Required action: Copy out the data exactly as it appears, without a single image.

[Stored items from a collection]
------------------------------------------------

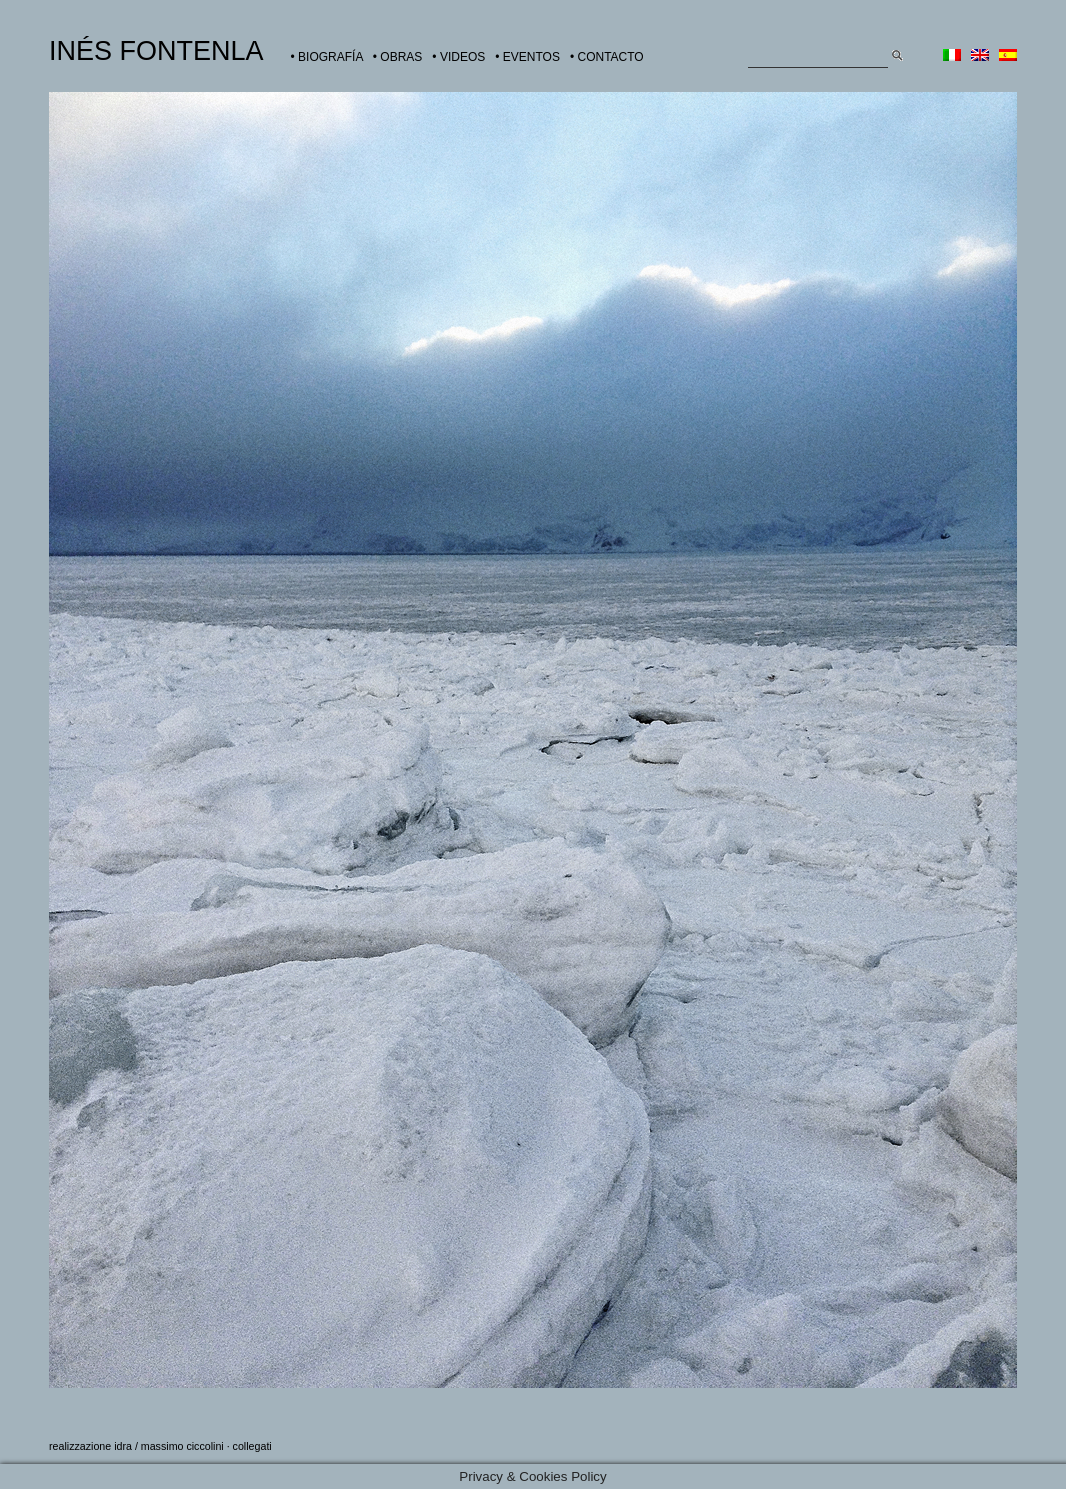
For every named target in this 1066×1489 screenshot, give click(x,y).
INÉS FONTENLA (156, 51)
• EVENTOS (527, 57)
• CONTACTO (607, 57)
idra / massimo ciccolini (169, 1446)
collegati (252, 1446)
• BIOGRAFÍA (327, 57)
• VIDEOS (458, 57)
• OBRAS (398, 57)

------------------------------------------------

Response area:
For every named target in this 1066×1489 screenshot, give click(x,y).
INÉS FONTENLA (156, 51)
• EVENTOS (527, 57)
• CONTACTO (607, 57)
idra / massimo ciccolini (169, 1446)
collegati (252, 1446)
• BIOGRAFÍA (327, 57)
• VIDEOS (458, 57)
• OBRAS (398, 57)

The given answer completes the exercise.